「昔のあいつは、仕事ばかりでいつも仏頂面だったんですよ。笑っているのは、仲のいい後輩と居る時ぐらいでしてね。………こんな嬉しそうに笑う鑑は初めて見ましたよ。とてもいい写真だ。」
 「…………そんな………。」
 「鑑はとても幸せそうで安心しました。これからも、あいつを支えてやって下さい。」


 滝沢は、まるで自分の息子のために頭を下げている父のように、真剣な様子だった。
 花霞は驚きながらも、滝川は椋の事をこんなにも大切に想ってくれている事が伝わってきた、胸が苦しくなるぐらいに嬉しかった。


 「はい。椋さんを絶対に幸せにします。

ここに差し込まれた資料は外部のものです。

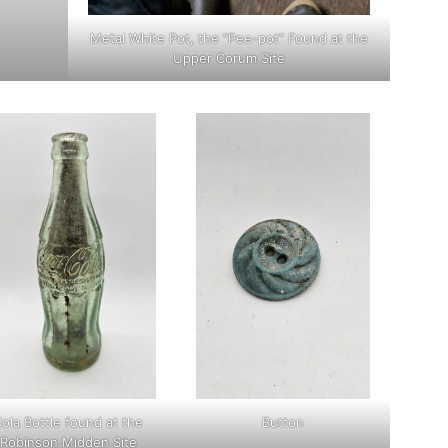
Metal White Pot, the “Pee-pot” Found at the
Upper Corum Site
ola Bottle found at the
Button
Robinson Midden Site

」
 「………ありがとう。……鑑が何故君を選んだのか、少しわかった気がします。」
 「そう、なんですか?」
 「はい。………この写真、預かっていてもいいかな?必ずお返しします。」
 「はい。よろしくお願いいたします。」


 花霞は滝川と同じぐらい深くお辞儀をして、彼の行く先を探してもらえるようお願いをした。


 その後、滝川と連絡先を交換してから別れた。出口まで送って貰う途中に、「あいつはエリートではなかったんですよ。将来はそうなると確信はしていましたけど。」など、昔の椋の事を少し教えて貰い、花霞は少しホッとする時間が出来た。



 滝川に出会えた事を感謝しながら、花霞は椋が昔働いていた場所を後にしたのだった。